Maybe things would be clearer if one read either the Google Groups linked on the project page, or the actual code.  But I’ve done neither …

Comments

9 Responses to “Project Cassandra — Facebook’s open sourced quasi-DBMS”

  1. Log Buffer #107: A Carnival of the Vanities for DBAs on July 25th, 2008 12:05 pm

    […] in 1987 by Jim Grey. And finally, before we dive into the specific server news, here is a post on Facebook’s project to build a distributed database similar to Google’s […]

  2. Bookmarks about Google on October 23rd, 2008 12:15 pm

    […] http://www.bos89.nl/1324 – bookmarked by 1 members originally found by mmrvka on 2008-10-11 Project Cassandra — Facebook’s open sourced quasi-DBMS http://www.dbms2.com/2008/07/21/project-cassandra-facebook-open-sourced-quasi-dbms/ – bookmarked […]

  3. NoSQL: Die schlanke Zukunft dicker Datenbanken | silicon.de on February 15th, 2010 1:06 pm

    […] Open-Source-Projekte haben sich bereits um dieses Thema herum gebildet: Cassandra von Facebook, Apache HBase, CouchDB, Hadoop, Memcached, Tokyo Cabinet, MongoDB und LinkedIn hostet […]

  4. More on NoSQL and HVSP (or OLRP) | DBMS 2 : DataBase Management System Services on August 26th, 2010 5:14 am

    […] however, it’s true that Cassandra inventor Facebook has stopped working on Cassandra, and Facebook’s core Cassandra developers have shifted over […]

  5. Kommen NoSQL-Datenbanken 2011 im Mittelstand an? - Seite 1 von 1 - Technologien | IT-Business | ZDNet.de on March 14th, 2011 9:06 am

    […] […]

  6. DataStax pivots back to its original strategy | DBMS 2 : DataBase Management System Services on September 22nd, 2011 6:23 pm

    […] Cassandra was originally developed and revealed at Facebook, to much early NoSQL fanfare.

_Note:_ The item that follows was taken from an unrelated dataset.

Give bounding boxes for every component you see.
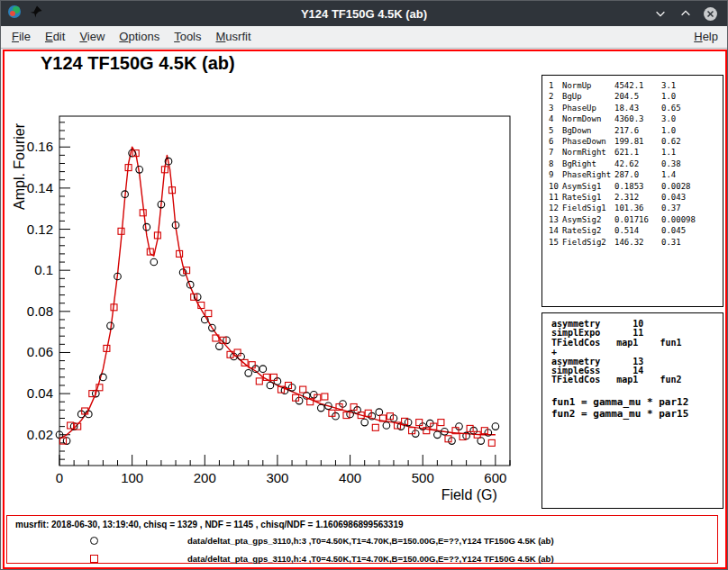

Facebook later backed away from Cassandra use. […]

  7. DataStax/Cassandra update | DBMS 2 : DataBase Management System Services on December 8th, 2013 1:06 pm

    […] revolve around geo-distribution. Netflix, probably the flagship Cassandra user — since Cassandra inventor Facebook adopted HBase instead — actually hasn’t been using the geo-distribution feature. […]

  8. how can i get my ex boyfriend back if he has a girlfriend on December 9th, 2013 11:18 am

    Terrific article! That is the kind of information that should be shared
    around the internet. Shame on the search engines for now not positioning this submit higher!
    Come on over and discuss with my site . Thanks =)

  9. Sbobet on May 17th, 2014 4:21 am

    Learn how to explode your players’ skills and make training more fun in record time.
    They develop a sense of controlling and maneuvering the ball amidst an opposition attack.

    This is because they lacked the mental edge or ‘killer instinct’
    to produce when it mattered. The tournament is held every four years, with the Olympics in between.

    Here is my blog; Sbobet

Leave a Reply




Feed: DBMS (database management system), DW (data warehousing), BI (business intelligence), and analytics technology Subscribe to the Monash Research feed via RSS or email:

Login

Search our blogs and white papers

Monash Research blogs

User consulting

Building a short list? Refining your strategic plan? We can help.

Vendor advisory

We tell vendors what's happening -- and, more important, what they should do about it.

Monash Research highlights

Learn about white papers, webcasts, and blog highlights, by RSS or email.